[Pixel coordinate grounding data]
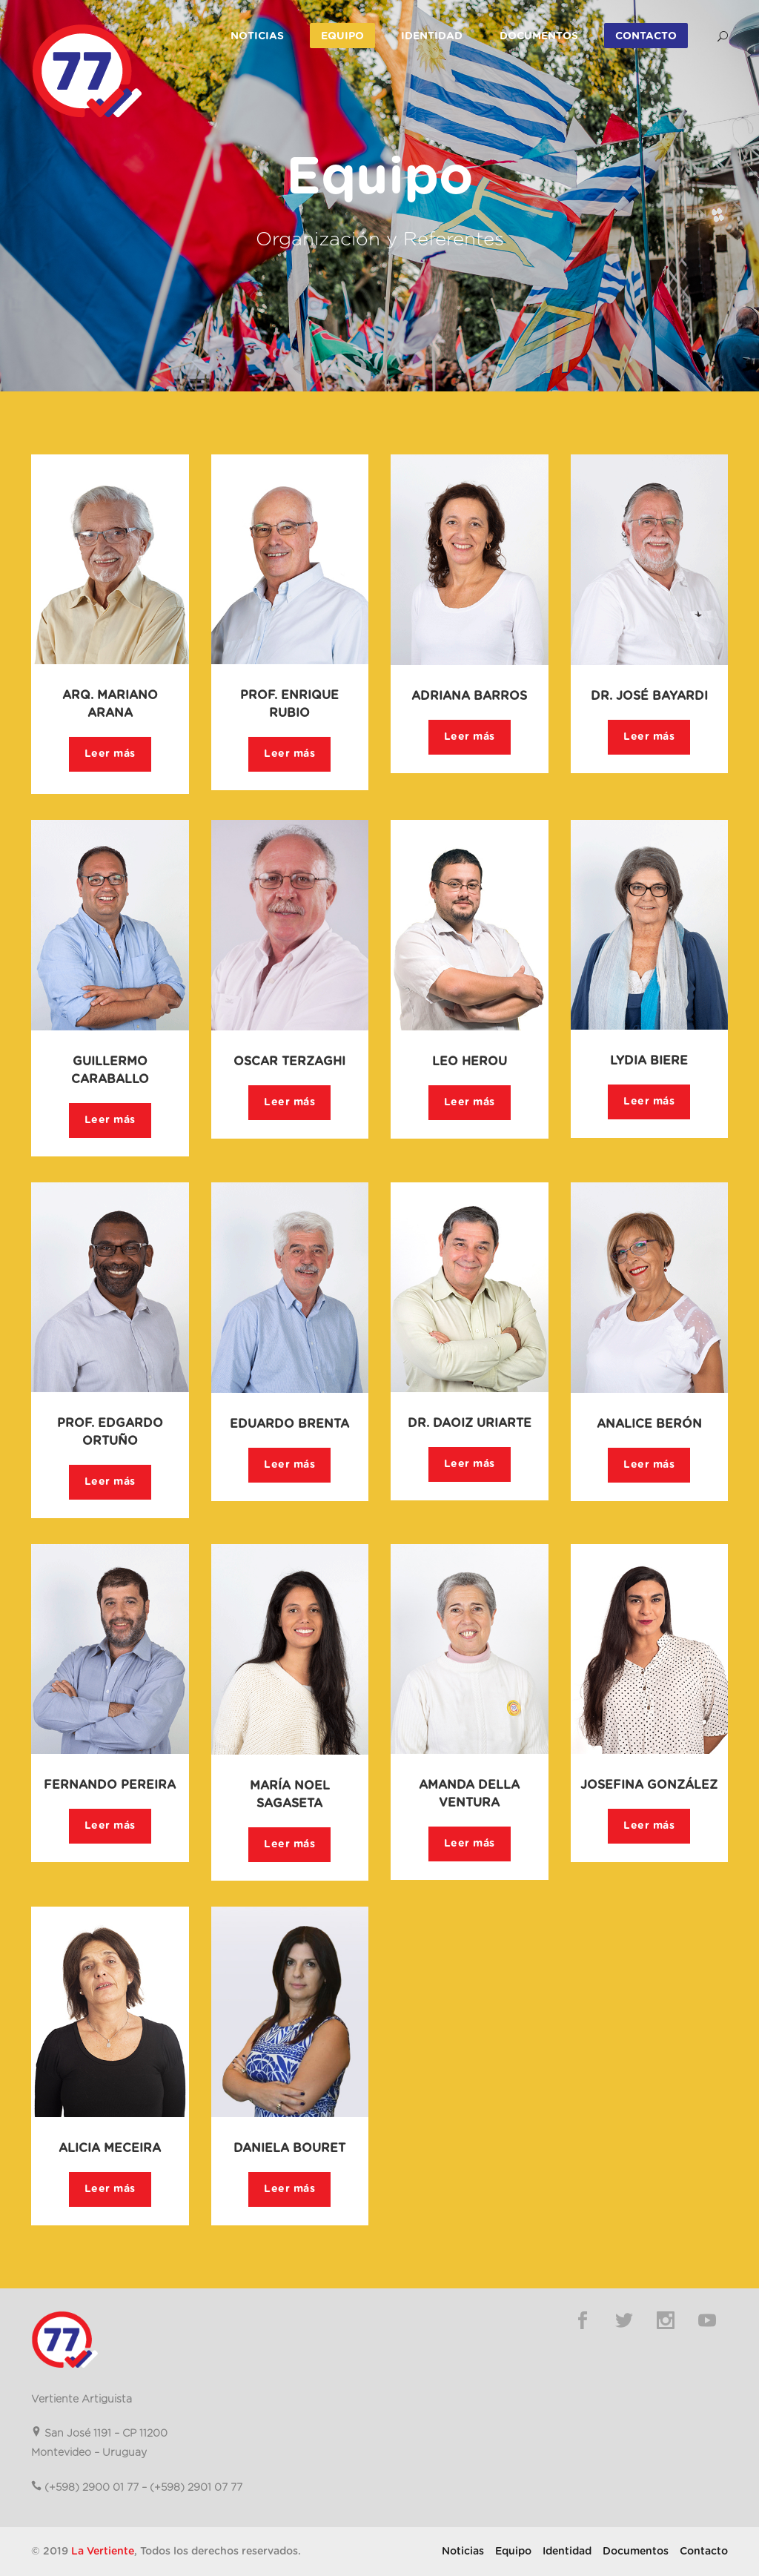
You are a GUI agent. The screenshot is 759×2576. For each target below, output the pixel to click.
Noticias (257, 36)
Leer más (110, 754)
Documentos (539, 36)
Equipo (342, 36)
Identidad (432, 36)
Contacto (646, 36)
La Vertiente (102, 2551)
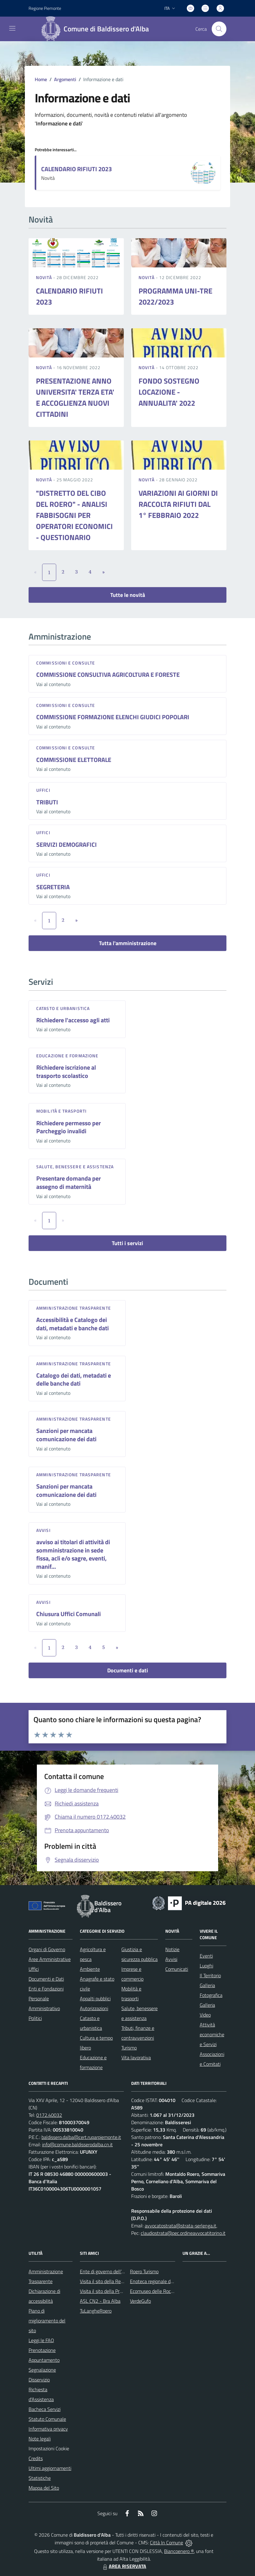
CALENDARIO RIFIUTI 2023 (76, 169)
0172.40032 (49, 2115)
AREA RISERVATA (123, 2566)
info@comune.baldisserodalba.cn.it (77, 2144)
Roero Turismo (144, 2271)
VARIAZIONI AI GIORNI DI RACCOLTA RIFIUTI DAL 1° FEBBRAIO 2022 (178, 504)
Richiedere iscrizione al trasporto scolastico (66, 1071)
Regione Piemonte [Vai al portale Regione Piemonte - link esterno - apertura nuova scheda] (45, 8)
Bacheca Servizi (45, 2409)
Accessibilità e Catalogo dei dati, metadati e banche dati (72, 1324)
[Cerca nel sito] (219, 29)
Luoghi (206, 1965)
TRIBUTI (47, 802)
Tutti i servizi (127, 1243)
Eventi (206, 1955)
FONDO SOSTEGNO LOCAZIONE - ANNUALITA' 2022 (169, 391)
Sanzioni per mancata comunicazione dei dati (66, 1435)
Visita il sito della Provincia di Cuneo (116, 2291)
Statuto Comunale (47, 2419)
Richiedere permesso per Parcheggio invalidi (68, 1127)
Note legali (40, 2438)
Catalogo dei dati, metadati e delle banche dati (73, 1379)
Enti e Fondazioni (46, 1988)
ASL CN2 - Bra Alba (100, 2301)
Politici (35, 2018)
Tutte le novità (127, 595)
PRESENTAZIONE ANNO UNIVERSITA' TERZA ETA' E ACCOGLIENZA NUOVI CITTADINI (75, 397)
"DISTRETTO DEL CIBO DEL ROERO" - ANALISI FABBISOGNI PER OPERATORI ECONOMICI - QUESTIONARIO (74, 515)
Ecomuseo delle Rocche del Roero (164, 2291)
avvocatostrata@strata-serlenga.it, (181, 2225)
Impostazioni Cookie (49, 2448)
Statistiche (40, 2478)
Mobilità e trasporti (61, 1111)
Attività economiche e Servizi (212, 2034)
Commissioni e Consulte (65, 663)
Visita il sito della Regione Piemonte (116, 2281)
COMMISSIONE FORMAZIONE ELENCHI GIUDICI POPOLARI (112, 717)
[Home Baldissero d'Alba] (97, 28)
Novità (44, 277)
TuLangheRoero (96, 2310)
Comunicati (176, 1969)
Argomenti (65, 79)
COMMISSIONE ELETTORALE (73, 759)
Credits (36, 2458)
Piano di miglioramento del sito (47, 2320)
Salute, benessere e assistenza (75, 1166)
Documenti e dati (127, 1670)
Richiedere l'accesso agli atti (73, 1020)
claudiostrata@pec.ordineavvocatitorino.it (183, 2233)
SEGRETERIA (53, 887)
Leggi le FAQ (41, 2340)
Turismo (129, 2047)
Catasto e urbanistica (63, 1008)
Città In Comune (166, 2542)
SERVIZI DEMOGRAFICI (66, 844)
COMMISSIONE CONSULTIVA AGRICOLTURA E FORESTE (108, 674)
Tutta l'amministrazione (127, 943)
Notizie (172, 1949)
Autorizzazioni (94, 2008)
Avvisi (43, 1530)
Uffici (43, 790)
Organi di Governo (47, 1949)
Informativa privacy (48, 2428)
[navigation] (12, 28)
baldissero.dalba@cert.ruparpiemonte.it (81, 2137)
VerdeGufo (140, 2301)
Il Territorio (210, 1975)
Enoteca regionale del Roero (158, 2281)
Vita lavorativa (136, 2057)
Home (41, 79)
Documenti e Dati (46, 1978)
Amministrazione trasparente (73, 1308)
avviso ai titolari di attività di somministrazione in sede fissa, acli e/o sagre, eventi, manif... (73, 1554)
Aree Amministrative (50, 1959)
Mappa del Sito (44, 2487)
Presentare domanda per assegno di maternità (68, 1182)
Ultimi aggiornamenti (50, 2468)
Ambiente (90, 1969)
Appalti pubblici (95, 1998)
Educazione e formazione (67, 1055)
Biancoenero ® (179, 2551)
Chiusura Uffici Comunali (68, 1614)
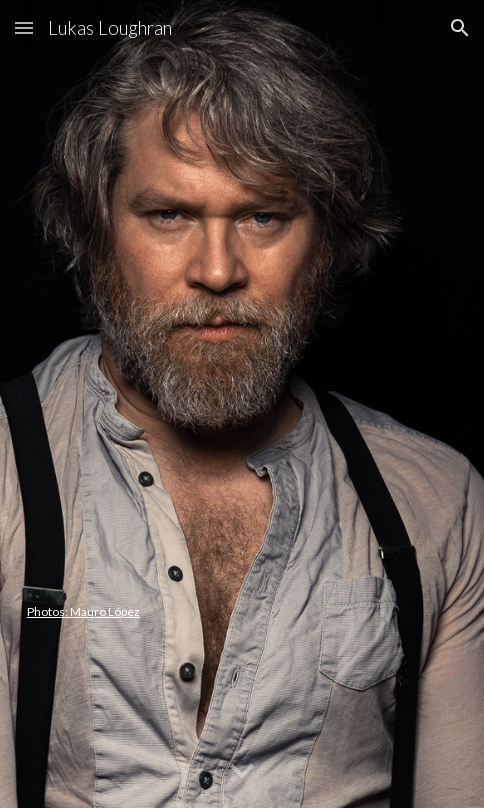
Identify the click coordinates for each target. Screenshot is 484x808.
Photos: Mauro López (83, 611)
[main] (242, 404)
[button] (24, 27)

• What you should do
Where in the records above does the word "della" appear? Copy each line that holds it.

• Written reply
Visita il sito della Provincia di Cuneo (116, 2291)
Visita il sito della Regione Piemonte (116, 2281)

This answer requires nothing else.